Records contained in a dataset:
══════════

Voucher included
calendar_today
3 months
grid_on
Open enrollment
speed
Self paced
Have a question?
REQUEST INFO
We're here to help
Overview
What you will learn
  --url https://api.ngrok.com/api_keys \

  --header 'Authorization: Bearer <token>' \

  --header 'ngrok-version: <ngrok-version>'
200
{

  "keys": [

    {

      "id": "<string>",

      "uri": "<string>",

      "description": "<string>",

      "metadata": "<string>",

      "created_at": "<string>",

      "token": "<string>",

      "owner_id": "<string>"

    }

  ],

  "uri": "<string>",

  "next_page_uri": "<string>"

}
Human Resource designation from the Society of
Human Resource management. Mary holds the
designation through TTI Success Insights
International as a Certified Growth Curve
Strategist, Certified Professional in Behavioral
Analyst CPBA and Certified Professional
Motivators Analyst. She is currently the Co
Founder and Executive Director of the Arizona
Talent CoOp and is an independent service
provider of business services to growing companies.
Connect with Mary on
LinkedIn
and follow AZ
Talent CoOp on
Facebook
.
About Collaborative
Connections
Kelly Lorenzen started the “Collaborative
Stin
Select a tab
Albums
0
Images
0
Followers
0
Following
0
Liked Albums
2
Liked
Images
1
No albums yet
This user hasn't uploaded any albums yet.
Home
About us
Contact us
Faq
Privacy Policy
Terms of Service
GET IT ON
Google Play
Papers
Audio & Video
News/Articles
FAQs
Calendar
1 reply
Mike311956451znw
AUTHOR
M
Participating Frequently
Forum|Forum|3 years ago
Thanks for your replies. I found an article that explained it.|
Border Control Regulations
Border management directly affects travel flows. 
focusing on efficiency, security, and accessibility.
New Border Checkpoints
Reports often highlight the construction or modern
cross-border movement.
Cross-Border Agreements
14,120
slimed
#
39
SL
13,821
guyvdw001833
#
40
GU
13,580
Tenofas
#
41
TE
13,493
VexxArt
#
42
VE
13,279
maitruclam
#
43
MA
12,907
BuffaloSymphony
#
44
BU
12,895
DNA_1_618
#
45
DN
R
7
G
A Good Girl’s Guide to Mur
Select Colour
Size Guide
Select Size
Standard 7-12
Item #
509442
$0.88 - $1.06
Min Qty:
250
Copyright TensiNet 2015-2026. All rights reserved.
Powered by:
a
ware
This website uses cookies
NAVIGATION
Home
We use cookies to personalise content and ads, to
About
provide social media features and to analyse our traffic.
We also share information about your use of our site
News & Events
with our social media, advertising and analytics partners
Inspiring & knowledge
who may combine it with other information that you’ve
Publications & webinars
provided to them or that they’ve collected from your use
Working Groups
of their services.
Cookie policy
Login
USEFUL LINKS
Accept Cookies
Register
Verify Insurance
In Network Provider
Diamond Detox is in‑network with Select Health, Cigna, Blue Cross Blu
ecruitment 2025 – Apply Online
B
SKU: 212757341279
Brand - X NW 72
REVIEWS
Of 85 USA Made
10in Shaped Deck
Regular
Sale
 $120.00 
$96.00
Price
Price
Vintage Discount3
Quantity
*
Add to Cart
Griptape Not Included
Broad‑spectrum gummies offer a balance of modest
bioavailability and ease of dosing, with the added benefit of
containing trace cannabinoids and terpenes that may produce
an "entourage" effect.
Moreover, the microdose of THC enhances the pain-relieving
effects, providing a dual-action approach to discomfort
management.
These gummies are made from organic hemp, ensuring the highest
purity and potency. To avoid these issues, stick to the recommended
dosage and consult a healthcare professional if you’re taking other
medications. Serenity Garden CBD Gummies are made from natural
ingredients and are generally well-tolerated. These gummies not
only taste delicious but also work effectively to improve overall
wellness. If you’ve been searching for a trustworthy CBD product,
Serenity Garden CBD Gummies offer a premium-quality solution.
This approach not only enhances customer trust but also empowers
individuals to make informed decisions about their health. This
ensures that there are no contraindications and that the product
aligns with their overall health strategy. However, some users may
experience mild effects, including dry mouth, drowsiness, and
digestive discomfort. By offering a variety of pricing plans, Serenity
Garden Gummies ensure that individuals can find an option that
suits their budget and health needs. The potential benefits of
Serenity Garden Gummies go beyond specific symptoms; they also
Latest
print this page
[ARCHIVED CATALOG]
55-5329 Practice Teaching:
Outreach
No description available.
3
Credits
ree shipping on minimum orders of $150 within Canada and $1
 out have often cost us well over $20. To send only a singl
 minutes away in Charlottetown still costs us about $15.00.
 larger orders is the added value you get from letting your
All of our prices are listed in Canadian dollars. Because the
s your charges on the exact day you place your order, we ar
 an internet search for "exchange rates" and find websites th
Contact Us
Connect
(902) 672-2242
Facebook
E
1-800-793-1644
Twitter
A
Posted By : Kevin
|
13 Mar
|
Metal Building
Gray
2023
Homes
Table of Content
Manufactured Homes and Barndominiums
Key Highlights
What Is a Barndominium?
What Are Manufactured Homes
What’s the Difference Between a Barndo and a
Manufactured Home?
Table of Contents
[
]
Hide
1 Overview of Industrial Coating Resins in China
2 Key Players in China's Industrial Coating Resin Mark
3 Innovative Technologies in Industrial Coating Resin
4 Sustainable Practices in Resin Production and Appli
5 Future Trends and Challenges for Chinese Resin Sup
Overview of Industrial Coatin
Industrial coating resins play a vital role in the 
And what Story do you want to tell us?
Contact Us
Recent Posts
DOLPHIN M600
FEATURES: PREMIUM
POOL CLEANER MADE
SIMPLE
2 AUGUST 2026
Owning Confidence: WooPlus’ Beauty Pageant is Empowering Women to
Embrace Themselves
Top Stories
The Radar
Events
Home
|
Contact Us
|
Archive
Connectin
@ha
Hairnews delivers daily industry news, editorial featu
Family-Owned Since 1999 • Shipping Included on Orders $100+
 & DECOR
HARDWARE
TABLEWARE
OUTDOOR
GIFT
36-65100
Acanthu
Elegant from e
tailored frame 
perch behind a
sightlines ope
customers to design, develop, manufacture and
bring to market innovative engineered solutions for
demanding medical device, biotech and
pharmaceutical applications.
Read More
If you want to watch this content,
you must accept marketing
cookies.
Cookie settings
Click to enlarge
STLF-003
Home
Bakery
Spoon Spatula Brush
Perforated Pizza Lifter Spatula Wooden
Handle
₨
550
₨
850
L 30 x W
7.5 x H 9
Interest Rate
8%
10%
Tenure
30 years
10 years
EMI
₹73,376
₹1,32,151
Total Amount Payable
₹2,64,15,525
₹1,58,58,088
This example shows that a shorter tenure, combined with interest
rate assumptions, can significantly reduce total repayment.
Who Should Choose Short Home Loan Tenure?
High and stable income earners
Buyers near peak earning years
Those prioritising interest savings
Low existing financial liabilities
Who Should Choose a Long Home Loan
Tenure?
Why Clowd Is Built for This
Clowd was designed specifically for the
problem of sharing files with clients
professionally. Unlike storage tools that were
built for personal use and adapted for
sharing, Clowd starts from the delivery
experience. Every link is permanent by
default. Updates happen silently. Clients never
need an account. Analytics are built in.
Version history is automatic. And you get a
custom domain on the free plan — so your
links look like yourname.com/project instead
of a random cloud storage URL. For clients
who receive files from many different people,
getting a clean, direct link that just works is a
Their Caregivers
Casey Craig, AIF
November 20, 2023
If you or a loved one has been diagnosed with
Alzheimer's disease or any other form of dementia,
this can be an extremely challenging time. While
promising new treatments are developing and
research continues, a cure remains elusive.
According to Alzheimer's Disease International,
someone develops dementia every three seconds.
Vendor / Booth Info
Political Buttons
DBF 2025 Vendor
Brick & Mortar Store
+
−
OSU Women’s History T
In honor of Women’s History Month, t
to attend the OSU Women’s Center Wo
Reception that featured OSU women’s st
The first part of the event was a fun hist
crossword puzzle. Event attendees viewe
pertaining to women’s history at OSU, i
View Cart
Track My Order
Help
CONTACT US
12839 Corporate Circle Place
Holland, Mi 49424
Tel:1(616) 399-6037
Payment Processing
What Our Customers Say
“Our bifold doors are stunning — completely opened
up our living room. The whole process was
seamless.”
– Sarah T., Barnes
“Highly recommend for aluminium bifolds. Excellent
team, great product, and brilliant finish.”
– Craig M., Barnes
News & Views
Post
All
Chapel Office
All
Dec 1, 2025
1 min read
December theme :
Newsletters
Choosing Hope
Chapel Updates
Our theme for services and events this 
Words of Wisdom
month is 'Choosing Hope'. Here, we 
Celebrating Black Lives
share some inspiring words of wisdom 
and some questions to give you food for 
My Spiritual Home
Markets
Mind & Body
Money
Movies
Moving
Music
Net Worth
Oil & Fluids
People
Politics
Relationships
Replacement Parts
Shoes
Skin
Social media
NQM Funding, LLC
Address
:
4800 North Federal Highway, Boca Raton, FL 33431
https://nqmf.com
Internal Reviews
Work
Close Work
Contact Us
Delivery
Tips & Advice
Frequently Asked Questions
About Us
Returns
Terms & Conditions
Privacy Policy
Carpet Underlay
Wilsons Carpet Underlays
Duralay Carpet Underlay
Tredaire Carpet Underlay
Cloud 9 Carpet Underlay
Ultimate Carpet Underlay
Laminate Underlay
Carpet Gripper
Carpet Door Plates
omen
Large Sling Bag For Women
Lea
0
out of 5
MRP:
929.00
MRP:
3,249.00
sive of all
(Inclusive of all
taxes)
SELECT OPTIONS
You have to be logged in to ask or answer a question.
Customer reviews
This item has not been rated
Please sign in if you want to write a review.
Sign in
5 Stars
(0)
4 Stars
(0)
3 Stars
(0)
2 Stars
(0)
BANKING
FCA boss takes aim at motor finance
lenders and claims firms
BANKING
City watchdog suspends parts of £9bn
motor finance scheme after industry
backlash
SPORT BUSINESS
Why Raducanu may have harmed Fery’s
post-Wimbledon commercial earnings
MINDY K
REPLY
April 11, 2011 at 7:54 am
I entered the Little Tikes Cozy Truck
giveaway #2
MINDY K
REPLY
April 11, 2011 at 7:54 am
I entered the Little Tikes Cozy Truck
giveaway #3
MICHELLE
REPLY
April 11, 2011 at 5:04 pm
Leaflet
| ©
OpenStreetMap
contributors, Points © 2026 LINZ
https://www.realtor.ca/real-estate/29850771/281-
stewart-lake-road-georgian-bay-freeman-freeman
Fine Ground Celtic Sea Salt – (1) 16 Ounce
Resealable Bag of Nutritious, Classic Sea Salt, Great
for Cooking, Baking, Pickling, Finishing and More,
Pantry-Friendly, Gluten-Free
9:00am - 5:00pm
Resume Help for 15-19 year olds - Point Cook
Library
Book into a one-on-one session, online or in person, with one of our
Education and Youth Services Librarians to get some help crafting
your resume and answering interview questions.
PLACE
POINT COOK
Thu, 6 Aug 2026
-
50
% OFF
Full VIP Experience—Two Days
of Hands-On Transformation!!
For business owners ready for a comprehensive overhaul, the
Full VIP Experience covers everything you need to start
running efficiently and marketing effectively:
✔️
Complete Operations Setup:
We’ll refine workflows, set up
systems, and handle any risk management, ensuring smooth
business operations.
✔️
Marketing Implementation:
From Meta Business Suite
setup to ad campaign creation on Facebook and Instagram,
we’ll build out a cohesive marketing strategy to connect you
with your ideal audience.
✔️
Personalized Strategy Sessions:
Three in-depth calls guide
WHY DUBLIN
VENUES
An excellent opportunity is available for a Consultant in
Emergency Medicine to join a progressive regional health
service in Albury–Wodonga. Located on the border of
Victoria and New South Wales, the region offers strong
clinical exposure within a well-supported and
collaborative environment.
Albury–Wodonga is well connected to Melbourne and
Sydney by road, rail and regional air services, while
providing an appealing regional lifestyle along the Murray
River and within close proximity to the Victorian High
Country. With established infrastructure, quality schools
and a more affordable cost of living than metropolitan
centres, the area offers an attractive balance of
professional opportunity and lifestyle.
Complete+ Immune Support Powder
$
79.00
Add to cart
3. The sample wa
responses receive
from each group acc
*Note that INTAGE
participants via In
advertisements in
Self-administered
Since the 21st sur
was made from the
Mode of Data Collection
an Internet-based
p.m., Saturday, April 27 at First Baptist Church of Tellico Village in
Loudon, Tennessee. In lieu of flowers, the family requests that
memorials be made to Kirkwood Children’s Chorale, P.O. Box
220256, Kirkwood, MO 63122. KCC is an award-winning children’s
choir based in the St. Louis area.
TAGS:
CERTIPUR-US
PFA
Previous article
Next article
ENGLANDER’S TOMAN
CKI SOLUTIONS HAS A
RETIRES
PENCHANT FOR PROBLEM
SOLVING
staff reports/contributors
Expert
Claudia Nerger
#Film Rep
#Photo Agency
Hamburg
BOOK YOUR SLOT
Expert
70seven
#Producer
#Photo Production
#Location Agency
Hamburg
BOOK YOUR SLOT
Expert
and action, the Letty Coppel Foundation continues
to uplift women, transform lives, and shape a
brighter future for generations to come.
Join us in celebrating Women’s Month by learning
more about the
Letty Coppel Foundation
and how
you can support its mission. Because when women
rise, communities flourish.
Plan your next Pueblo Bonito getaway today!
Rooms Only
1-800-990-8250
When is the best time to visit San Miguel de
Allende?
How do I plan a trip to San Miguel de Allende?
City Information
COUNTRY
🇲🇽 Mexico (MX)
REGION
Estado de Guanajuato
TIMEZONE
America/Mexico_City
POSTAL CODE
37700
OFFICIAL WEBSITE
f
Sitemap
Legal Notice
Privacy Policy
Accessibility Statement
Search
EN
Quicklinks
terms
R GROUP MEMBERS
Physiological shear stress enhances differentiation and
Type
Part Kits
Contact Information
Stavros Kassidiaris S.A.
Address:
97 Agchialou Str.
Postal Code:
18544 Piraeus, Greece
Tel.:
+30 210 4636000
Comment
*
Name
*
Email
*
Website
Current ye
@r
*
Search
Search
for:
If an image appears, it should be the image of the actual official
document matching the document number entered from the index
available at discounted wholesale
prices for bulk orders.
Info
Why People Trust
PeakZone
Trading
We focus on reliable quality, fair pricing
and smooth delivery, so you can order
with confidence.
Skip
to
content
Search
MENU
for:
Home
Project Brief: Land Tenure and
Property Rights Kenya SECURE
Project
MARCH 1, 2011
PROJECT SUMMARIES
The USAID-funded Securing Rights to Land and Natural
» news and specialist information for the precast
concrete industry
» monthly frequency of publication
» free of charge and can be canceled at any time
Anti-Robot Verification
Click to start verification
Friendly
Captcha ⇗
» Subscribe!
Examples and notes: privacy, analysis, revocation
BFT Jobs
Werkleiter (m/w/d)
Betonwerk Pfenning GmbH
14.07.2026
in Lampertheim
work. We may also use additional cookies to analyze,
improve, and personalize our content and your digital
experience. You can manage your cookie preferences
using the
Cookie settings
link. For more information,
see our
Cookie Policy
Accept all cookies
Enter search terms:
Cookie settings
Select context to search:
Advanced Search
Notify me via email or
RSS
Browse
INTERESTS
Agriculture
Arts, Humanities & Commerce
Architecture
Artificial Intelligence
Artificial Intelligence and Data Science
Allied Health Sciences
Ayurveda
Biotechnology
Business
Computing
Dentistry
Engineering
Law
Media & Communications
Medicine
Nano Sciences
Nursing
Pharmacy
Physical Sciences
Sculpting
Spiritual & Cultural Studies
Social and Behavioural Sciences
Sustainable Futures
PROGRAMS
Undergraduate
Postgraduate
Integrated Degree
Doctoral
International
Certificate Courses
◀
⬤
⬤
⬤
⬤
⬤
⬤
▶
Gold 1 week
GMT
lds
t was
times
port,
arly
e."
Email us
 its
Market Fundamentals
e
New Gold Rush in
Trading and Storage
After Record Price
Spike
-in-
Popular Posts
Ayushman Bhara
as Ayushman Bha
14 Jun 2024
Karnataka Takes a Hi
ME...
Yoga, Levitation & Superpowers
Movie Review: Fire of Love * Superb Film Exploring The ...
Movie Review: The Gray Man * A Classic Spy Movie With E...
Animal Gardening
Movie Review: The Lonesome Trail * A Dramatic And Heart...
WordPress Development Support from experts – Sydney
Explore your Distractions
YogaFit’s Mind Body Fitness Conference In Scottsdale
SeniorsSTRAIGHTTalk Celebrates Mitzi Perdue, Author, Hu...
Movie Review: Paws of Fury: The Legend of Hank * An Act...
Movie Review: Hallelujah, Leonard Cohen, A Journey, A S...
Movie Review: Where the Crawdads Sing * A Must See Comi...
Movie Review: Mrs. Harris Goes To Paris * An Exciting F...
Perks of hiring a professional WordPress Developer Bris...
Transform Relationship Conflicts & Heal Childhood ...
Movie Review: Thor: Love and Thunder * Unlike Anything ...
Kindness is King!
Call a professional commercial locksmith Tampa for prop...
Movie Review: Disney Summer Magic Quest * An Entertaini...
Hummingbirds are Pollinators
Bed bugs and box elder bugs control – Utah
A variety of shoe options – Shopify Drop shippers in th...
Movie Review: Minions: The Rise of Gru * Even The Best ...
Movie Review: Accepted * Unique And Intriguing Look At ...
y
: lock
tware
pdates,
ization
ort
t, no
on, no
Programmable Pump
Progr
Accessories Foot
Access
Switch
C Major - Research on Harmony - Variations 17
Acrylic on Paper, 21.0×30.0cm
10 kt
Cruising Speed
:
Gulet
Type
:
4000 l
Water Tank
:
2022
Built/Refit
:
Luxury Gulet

══════════

Up to and including the line with "Analyst CPBA and Certified Professional", restate the records above word for word from the very first line.

Exercise solution
Voucher included
calendar_today
3 months
grid_on
Open enrollment
speed
Self paced
Have a question?
REQUEST INFO
We're here to help
Overview
What you will learn
  --url https://api.ngrok.com/api_keys \

  --header 'Authorization: Bearer <token>' \

  --header 'ngrok-version: <ngrok-version>'
200
{

  "keys": [

    {

      "id": "<string>",

      "uri": "<string>",

      "description": "<string>",

      "metadata": "<string>",

      "created_at": "<string>",

      "token": "<string>",

      "owner_id": "<string>"

    }

  ],

  "uri": "<string>",

  "next_page_uri": "<string>"

}
Human Resource designation from the Society of
Human Resource management. Mary holds the
designation through TTI Success Insights
International as a Certified Growth Curve
Strategist, Certified Professional in Behavioral
Analyst CPBA and Certified Professional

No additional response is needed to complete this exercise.